52. A system, comprising: a processing chamber that comprises, or is capable of receiving at least a portion of, a solid support when the solid support is in contact with a mixture that comprises tetrameric neuraminidase (NA) and monomeric NA molecules of an influenza virus under a set of conditions, which solid support comprises: a second recognition moiety attached to a surface of the solid support; an NA binding agent that comprises at least one tetrameric NA binding moiety conjugated to at least a first recognition moiety, wherein the first recognition moiety is bound to the second recognition moiety; and at least one of the tetrameric NA bound to the tetrameric NA binding moiety to form a bound tetrameric NA molecule, wherein the at least one tetrameric NA binding moiety comprises oseltamivir phosphate or a tetrameric NA binding portion thereof, wherein the NA binding agent is structured to substantially only bind to the tetrameric NA under the set of conditions, and wherein the NA binding agent is structured to remain substantially unbound to monomeric NA molecules under the set of conditions; a fluidic material handling component that fluidly communicates with the processing chamber and at least one fluidic material source; and, a controller that is operably connected, or connectable, at least to the fluidic material handling component, wherein the controller comprises, or is capable of accessing, computer readable media comprising non-transitory computer executable instructions which, when executed by at least one electronic processor, perform at least: conveying at least one fluidic material from the fluidic material source to the processing chamber using the fluidic material handling component.

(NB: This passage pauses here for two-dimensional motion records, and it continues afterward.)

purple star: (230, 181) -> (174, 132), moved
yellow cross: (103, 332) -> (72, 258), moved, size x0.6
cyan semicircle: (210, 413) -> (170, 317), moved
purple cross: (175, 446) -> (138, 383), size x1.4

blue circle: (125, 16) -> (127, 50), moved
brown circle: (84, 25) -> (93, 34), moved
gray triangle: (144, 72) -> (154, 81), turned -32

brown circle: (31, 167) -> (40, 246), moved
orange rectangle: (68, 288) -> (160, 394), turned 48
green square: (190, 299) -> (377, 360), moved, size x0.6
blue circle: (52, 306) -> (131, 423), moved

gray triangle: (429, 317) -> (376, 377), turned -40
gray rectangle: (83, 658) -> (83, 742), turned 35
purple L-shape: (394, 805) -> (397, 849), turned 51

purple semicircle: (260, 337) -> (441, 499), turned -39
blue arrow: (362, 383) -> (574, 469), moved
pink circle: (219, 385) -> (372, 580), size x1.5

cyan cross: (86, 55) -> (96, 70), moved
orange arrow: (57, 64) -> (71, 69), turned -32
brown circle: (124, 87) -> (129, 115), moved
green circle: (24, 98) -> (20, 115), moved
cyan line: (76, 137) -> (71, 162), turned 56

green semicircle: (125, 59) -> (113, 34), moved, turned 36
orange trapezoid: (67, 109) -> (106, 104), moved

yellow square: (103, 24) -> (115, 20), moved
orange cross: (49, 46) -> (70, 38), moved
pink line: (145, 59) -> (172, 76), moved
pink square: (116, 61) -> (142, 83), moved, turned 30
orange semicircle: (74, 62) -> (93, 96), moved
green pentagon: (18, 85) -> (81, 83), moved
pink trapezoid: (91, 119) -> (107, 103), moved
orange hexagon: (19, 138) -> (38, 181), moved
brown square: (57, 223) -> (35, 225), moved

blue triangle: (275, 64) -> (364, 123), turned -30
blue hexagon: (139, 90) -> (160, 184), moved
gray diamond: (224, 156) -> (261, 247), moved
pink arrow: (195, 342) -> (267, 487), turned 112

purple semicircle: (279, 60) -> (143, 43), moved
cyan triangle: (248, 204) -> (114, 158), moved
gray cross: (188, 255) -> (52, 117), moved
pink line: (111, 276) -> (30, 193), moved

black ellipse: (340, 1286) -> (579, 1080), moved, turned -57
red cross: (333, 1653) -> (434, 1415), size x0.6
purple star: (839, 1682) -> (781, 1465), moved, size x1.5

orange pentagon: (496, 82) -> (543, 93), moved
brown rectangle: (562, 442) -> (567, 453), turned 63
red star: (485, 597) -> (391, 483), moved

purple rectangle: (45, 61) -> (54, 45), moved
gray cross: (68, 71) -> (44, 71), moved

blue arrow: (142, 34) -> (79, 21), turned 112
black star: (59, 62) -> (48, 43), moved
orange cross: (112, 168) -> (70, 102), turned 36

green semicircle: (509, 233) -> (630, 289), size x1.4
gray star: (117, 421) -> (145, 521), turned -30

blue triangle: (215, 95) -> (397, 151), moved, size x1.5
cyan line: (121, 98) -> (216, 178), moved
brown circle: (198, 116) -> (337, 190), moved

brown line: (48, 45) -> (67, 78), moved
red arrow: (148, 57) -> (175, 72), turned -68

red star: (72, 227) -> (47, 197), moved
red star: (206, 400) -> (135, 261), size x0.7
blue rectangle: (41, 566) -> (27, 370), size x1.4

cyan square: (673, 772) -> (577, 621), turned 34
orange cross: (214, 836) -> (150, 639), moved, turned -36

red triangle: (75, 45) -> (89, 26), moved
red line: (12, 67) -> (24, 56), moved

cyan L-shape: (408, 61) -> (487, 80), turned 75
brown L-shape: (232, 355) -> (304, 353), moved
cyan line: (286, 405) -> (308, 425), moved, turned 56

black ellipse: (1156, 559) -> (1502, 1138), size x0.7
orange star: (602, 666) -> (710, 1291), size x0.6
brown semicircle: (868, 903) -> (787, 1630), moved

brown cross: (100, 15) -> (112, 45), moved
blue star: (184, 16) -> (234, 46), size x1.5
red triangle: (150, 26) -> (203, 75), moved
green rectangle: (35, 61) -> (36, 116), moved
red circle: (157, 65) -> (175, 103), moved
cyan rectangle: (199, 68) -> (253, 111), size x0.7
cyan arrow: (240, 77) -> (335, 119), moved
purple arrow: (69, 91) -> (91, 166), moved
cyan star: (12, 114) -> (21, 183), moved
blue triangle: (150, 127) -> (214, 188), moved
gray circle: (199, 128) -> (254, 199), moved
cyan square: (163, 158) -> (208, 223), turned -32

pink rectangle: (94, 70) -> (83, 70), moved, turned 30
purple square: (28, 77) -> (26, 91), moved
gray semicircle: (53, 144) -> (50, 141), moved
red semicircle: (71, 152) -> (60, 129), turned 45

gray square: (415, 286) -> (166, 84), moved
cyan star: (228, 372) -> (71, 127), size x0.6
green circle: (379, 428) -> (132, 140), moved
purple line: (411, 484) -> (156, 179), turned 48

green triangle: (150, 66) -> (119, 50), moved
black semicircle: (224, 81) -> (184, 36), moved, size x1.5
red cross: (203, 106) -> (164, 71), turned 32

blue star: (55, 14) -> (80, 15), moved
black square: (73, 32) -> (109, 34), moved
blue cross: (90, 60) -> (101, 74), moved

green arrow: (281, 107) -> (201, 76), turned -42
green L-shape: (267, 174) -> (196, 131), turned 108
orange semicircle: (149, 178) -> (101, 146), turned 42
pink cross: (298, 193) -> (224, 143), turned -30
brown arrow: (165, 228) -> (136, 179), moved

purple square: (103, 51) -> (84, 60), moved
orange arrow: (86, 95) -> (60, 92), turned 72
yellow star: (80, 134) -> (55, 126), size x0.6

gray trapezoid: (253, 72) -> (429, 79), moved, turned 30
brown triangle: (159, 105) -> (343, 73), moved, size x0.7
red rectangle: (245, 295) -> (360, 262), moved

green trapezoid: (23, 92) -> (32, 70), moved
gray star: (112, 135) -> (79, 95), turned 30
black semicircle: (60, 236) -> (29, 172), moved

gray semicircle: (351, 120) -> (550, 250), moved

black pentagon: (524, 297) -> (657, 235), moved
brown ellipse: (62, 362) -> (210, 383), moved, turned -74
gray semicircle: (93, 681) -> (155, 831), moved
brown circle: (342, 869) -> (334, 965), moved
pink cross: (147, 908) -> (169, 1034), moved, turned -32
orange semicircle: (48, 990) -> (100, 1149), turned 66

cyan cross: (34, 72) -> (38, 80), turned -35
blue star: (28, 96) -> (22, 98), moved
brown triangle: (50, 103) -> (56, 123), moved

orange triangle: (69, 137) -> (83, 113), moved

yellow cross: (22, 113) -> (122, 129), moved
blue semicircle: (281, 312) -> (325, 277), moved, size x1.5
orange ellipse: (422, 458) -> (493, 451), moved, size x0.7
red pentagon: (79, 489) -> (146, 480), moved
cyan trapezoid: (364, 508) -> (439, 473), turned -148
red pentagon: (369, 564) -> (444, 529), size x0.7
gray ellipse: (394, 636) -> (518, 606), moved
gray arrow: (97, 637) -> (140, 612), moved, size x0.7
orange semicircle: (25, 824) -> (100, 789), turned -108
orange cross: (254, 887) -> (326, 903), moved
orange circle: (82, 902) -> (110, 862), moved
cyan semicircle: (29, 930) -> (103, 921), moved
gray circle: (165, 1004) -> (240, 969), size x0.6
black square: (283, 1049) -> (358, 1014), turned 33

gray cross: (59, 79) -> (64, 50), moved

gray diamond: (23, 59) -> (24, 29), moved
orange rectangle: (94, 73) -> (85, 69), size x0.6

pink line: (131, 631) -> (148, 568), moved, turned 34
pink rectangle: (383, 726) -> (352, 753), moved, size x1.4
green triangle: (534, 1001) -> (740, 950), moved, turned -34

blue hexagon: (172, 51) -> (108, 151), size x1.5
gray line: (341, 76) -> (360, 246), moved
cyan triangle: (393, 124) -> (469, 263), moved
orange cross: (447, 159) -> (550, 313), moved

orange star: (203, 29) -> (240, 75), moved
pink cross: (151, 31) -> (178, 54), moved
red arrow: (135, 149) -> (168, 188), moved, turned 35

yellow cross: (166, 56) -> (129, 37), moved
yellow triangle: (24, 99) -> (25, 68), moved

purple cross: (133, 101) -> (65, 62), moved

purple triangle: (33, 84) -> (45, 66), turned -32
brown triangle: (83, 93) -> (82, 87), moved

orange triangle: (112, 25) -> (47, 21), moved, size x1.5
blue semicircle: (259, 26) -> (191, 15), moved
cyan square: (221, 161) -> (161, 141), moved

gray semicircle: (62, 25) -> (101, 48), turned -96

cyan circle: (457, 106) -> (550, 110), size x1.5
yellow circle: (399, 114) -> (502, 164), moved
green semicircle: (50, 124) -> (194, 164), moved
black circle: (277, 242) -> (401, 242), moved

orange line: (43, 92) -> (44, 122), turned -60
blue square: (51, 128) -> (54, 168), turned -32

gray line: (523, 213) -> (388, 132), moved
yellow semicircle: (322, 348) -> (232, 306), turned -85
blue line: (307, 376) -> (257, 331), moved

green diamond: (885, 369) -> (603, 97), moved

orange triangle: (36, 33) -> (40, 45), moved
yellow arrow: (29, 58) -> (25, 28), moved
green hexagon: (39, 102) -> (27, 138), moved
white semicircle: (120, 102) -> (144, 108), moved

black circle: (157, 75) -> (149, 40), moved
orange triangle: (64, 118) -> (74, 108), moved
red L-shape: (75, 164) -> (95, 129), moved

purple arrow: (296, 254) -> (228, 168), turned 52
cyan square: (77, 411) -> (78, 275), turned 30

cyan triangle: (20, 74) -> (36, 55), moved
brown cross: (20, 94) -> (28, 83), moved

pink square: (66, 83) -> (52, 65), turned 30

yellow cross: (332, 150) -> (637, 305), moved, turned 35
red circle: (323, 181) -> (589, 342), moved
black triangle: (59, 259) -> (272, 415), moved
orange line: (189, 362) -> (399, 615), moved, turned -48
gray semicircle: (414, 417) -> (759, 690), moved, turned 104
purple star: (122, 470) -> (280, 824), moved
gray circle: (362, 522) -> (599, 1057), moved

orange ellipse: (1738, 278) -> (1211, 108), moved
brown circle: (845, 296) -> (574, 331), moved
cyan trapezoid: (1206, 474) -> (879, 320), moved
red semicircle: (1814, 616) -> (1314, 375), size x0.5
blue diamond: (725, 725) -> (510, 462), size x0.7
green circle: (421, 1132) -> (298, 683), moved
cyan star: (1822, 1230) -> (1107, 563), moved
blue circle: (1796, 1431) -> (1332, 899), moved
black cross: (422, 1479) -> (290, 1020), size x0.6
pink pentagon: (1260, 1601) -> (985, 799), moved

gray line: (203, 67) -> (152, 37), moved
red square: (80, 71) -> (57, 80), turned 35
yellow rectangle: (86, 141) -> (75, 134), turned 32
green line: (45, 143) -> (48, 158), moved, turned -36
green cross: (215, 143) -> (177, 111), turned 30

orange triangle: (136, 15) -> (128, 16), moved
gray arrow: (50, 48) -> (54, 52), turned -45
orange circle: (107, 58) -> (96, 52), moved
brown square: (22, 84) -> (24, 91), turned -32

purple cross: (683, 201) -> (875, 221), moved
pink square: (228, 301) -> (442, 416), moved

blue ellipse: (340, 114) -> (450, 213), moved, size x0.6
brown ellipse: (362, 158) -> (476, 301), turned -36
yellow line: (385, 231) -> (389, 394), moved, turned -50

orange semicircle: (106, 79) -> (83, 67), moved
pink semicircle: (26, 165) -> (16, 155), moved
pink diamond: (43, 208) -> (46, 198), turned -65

53. The system of claim 52, further comprising: a detection component operably connected, or connectable, to the controller, wherein the instructions further perform at least: detecting the bound tetrameric NA molecule.

54. The system of claim 52 or 53, wherein the detection component comprises: an electromagnetic radiation source configured to convey electromagnetic radiation at least to the solid support; and, an electromagnetic radiation detector configured to detect one or more interference patterns, or changes therein, of the electromagnetic radiation conveyed to the solid support.

55. The system of any one of claims 52-54, wherein the instructions further perform at least: conveying at least one binding buffer from at least a first fluidic material source to the processing chamber one or more times to substantially remove any unbound tetrameric NA, the monomeric NA molecules, and/or other reagents or compounds through at least one outlet of the processing chamber to produce a washed bound tetrameric NA molecule in the processing chamber; and, conveying at least one elution buffer from at least a second fluidic material source to the processing chamber one or more times to elute the washed bound tetrameric NA molecule from the NA binding agent through the outlet of the processing chamber to produce a purified tetrameric NA.